What to return is the tail of the data, from the line that contains "Jersey Joe Walcott" down to the last line, copied exactly.

◆ ◆ ◆ ◆ ◆

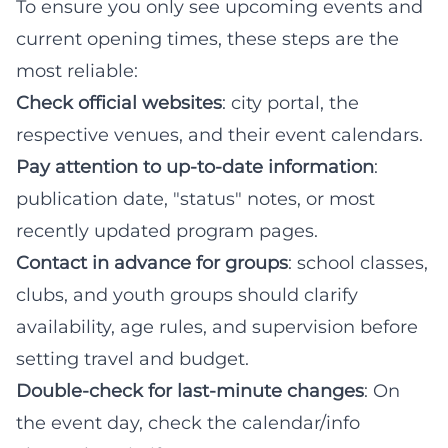
To ensure you only see upcoming events and
current opening times, these steps are the
most reliable:
Check official websites
: city portal, the
respective venues, and their event calendars.
Pay attention to up-to-date information
:
publication date, "status" notes, or most
recently updated program pages.
Contact in advance for groups
: school classes,
clubs, and youth groups should clarify
availability, age rules, and supervision before
setting travel and budget.
Double-check for last-minute changes
: On
the event day, check the calendar/info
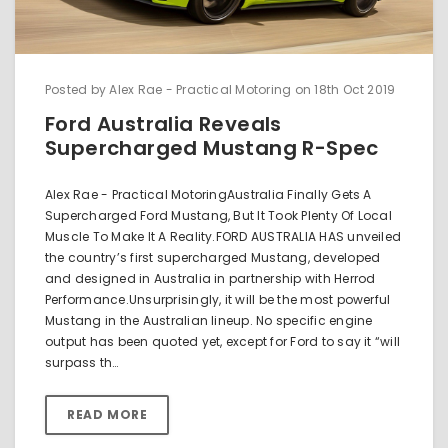
Posted by Alex Rae - Practical Motoring on 18th Oct 2019
Ford Australia Reveals
Supercharged Mustang R-Spec
Alex Rae - Practical MotoringAustralia Finally Gets A
Supercharged Ford Mustang, But It Took Plenty Of Local
Muscle To Make It A Reality.FORD AUSTRALIA HAS unveiled
the country’s first supercharged Mustang, developed
and designed in Australia in partnership with Herrod
Performance.Unsurprisingly, it will be the most powerful
Mustang in the Australian lineup. No specific engine
output has been quoted yet, except for Ford to say it “will
surpass th…
READ MORE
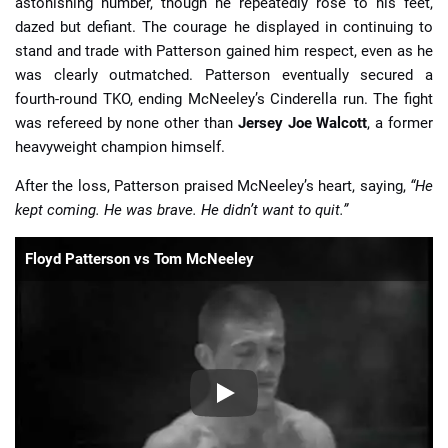
astonishing number, though he repeatedly rose to his feet,
dazed but defiant. The courage he displayed in continuing to
stand and trade with Patterson gained him respect, even as he
was clearly outmatched. Patterson eventually secured a
fourth-round TKO, ending McNeeley’s Cinderella run. The fight
was refereed by none other than
Jersey Joe Walcott
, a former
heavyweight champion himself.
After the loss, Patterson praised McNeeley’s heart, saying,
“He
kept coming. He was brave. He didn’t want to quit.”
Floyd Patterson vs Tom McNeeley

◆ ◆ ◆ ◆ ◆

== OUTPUT FOR THIS TASK ==
Jersey Joe Walcott
, a former
heavyweight champion himself.
After the loss, Patterson praised McNeeley’s heart, saying,
“He
kept coming. He was brave. He didn’t want to quit.”
Floyd Patterson vs Tom McNeeley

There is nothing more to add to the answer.